Research

Laboratory of Biointerface Chemistry

Professor Minoru Nakano, Ph.D.
Associate Professor Keisuke Ikeda, Ph.D.
Assistant Professor Hiroyuki Nakao, Ph.D.

The aim of the research in our laboratory is to develop a new field in pharmaceutical science by elucidating colloid chemical aspects of the heterogeneous, complex system of biocolloids based on the physical chemistry, to construct a rational methodology for developing new drugs harmonious with the complicate biocolloidal systems in our body, and to produce and educate researchers who can put above matters in practice. Especially, we are clarifying several intermolecular interactions on lipid membranes, such as biogenesis of lipoproteins and protein-mediated lipid transfer. In addition, we are developing new pharmaceuticals using lipid assemblies, such as liposomes, emulsions, cubosomes, and nanodiscs. Our current research projects are listed below.

Membrane-protein interaction and dynamics of membrane lipids
High-density lipoprotein (HDL) is a target for the development of new drugs for arteriosclerosis because of negative correlation between circulating levels of HDL and a risk of cardiovascular disease. However, the molecular mechanism by which HDL is formed is less well understood. We aim to elucidate this mechanism by physicochemical approaches with model lipid membranes. So far, we clarified that several changes in membrane environment facilitate spontaneous reconstitution of discoidal HDLs (nanodiscs) on the interaction with apolipoprotein A-I. We also developed a method to detect interbilayer and transbilayer transfers of phospholipids by means of time-resolved small-angle neutron scattering and revealed that nanodiscs represents a 20-fold higher lipid transfer than liposomes. We are now focusing on the quantitative analysis of protein-mediated lipid transport such as lipid transfer proteins and flippases, which are biologically important.

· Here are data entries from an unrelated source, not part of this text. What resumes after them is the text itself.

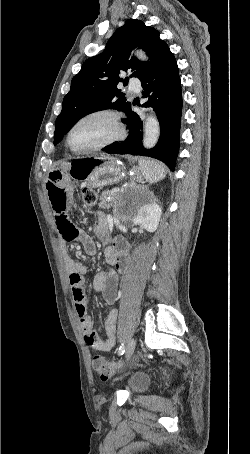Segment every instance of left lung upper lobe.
<instances>
[{"label":"left lung upper lobe","instance_id":"1","mask_svg":"<svg viewBox=\"0 0 250 454\" xmlns=\"http://www.w3.org/2000/svg\"><path fill=\"white\" fill-rule=\"evenodd\" d=\"M136 47L146 51L150 61L142 62L130 57L131 50ZM169 52L157 30L140 20H127L109 39L104 51L86 60L73 77L70 91L63 99L62 111L56 119L54 145L87 114L105 109L127 113L131 103L117 88L120 82L128 80V77H121L122 73L129 71L130 77L142 79Z\"/></svg>","mask_w":250,"mask_h":454}]
</instances>
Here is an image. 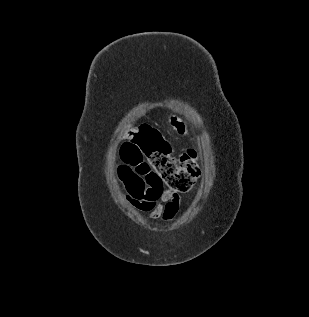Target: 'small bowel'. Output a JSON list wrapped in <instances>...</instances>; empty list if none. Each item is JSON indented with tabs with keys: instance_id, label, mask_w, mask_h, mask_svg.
Masks as SVG:
<instances>
[{
	"instance_id": "1",
	"label": "small bowel",
	"mask_w": 309,
	"mask_h": 317,
	"mask_svg": "<svg viewBox=\"0 0 309 317\" xmlns=\"http://www.w3.org/2000/svg\"><path fill=\"white\" fill-rule=\"evenodd\" d=\"M116 174L126 191L128 202L137 210L146 213L151 220L169 222L181 207V197L172 190H164L156 173L148 162L136 164L127 161L121 153V163Z\"/></svg>"
}]
</instances>
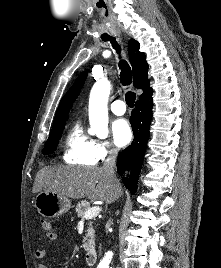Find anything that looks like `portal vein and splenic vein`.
<instances>
[{
	"label": "portal vein and splenic vein",
	"mask_w": 221,
	"mask_h": 268,
	"mask_svg": "<svg viewBox=\"0 0 221 268\" xmlns=\"http://www.w3.org/2000/svg\"><path fill=\"white\" fill-rule=\"evenodd\" d=\"M100 211H101V208L99 206L91 207L84 213V218L85 219L93 218L97 216Z\"/></svg>",
	"instance_id": "obj_1"
}]
</instances>
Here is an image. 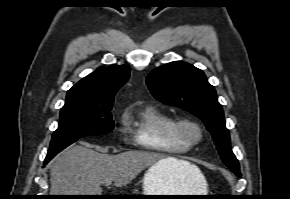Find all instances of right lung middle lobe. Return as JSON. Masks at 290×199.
<instances>
[{
    "label": "right lung middle lobe",
    "instance_id": "1",
    "mask_svg": "<svg viewBox=\"0 0 290 199\" xmlns=\"http://www.w3.org/2000/svg\"><path fill=\"white\" fill-rule=\"evenodd\" d=\"M112 107L62 108L58 129L53 133L47 157H54L81 137L102 135L114 128Z\"/></svg>",
    "mask_w": 290,
    "mask_h": 199
}]
</instances>
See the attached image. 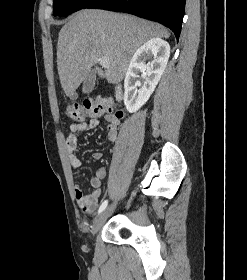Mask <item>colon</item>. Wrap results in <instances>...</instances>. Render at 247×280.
Returning a JSON list of instances; mask_svg holds the SVG:
<instances>
[{
    "label": "colon",
    "instance_id": "5ec220e1",
    "mask_svg": "<svg viewBox=\"0 0 247 280\" xmlns=\"http://www.w3.org/2000/svg\"><path fill=\"white\" fill-rule=\"evenodd\" d=\"M103 114L122 117V112L114 111V104L106 98L86 99L82 103H70L66 108V115L74 121H83L87 116Z\"/></svg>",
    "mask_w": 247,
    "mask_h": 280
}]
</instances>
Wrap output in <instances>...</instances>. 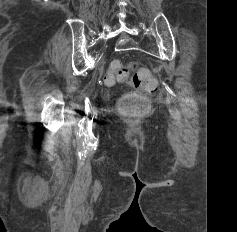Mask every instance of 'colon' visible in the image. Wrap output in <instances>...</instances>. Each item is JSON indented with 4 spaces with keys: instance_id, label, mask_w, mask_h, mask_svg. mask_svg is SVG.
<instances>
[{
    "instance_id": "colon-1",
    "label": "colon",
    "mask_w": 237,
    "mask_h": 232,
    "mask_svg": "<svg viewBox=\"0 0 237 232\" xmlns=\"http://www.w3.org/2000/svg\"><path fill=\"white\" fill-rule=\"evenodd\" d=\"M131 71L134 74L130 80V85L135 89L125 95L120 101V111L128 116H138L145 114L149 110V103L145 94L153 93L157 90V80L144 68H137L135 63L123 64L118 60L113 61L105 75V82L112 85L115 82H124Z\"/></svg>"
}]
</instances>
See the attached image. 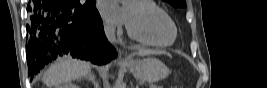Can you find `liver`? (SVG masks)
Listing matches in <instances>:
<instances>
[{
	"label": "liver",
	"mask_w": 267,
	"mask_h": 88,
	"mask_svg": "<svg viewBox=\"0 0 267 88\" xmlns=\"http://www.w3.org/2000/svg\"><path fill=\"white\" fill-rule=\"evenodd\" d=\"M160 54H163V52L145 49L137 51V55L139 56ZM89 73H91L89 63L73 59H62L52 64L44 73L43 83L49 88H53V86L70 82L82 76L88 75Z\"/></svg>",
	"instance_id": "6515ba94"
}]
</instances>
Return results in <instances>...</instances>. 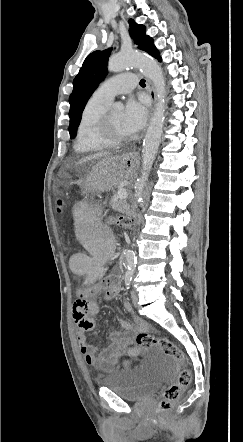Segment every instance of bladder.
Returning <instances> with one entry per match:
<instances>
[{"label":"bladder","mask_w":243,"mask_h":442,"mask_svg":"<svg viewBox=\"0 0 243 442\" xmlns=\"http://www.w3.org/2000/svg\"><path fill=\"white\" fill-rule=\"evenodd\" d=\"M176 362L169 355L152 353L136 366L111 371L101 378L100 386L129 401L143 400L175 376Z\"/></svg>","instance_id":"obj_1"}]
</instances>
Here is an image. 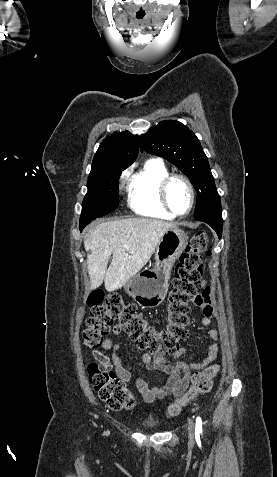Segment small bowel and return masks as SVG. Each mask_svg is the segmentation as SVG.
<instances>
[{"label":"small bowel","mask_w":277,"mask_h":477,"mask_svg":"<svg viewBox=\"0 0 277 477\" xmlns=\"http://www.w3.org/2000/svg\"><path fill=\"white\" fill-rule=\"evenodd\" d=\"M194 304L202 309V323L207 327V334L215 341L219 340V333L211 328L212 319L215 316L214 297L209 287H204ZM123 331L120 325L113 327V334L118 335ZM101 347L111 351V357H107L97 349L92 350V355L99 363L113 366L116 376L124 382L135 381L136 387L143 399L152 403L156 399H163L168 396L180 397L188 388L193 375L201 370L208 368L217 358L219 344L212 343L206 348V356L200 362L186 363L180 360V357L187 353L185 348H179L171 357L166 354L158 353L151 356L149 353L143 354L141 361L149 371H161L168 375L167 381L161 386H150L146 379L134 377L133 368L124 362L121 354V346L113 342L111 338L102 341Z\"/></svg>","instance_id":"c3829d8e"}]
</instances>
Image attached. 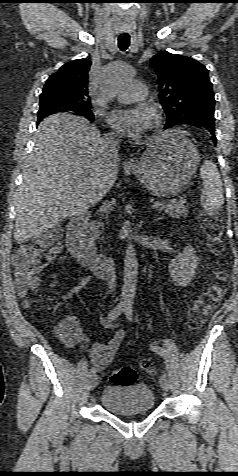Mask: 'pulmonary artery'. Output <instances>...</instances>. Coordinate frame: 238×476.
Instances as JSON below:
<instances>
[{"label": "pulmonary artery", "mask_w": 238, "mask_h": 476, "mask_svg": "<svg viewBox=\"0 0 238 476\" xmlns=\"http://www.w3.org/2000/svg\"><path fill=\"white\" fill-rule=\"evenodd\" d=\"M147 96V86L138 80L130 81L118 93L117 100L121 103H130L142 100Z\"/></svg>", "instance_id": "1"}]
</instances>
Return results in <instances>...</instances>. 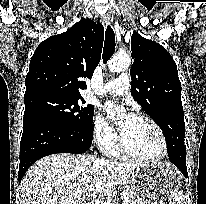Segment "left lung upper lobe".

New lipid colloidal particulates
Lipid emulsion is used as a model compound of a plasma lipoprotein particle and it is applied to the drug delivery system. We found for the first time that emulsion binds apolipoproteins about 10-fold more than liposome. In consequence, the systemic catabolism of the particulates and their interaction with the cultured cell change remarkably. In addition, the colloidal particles having bicontinuous cubic structure (cubosome) and inverted hexagonal structure (hexosome) have been successfully prepared for the first time. Accordingly, we now focus on clarifying physical properties of the nonlamellar phases and their biophysical function. The development of their application for drug is also in progress.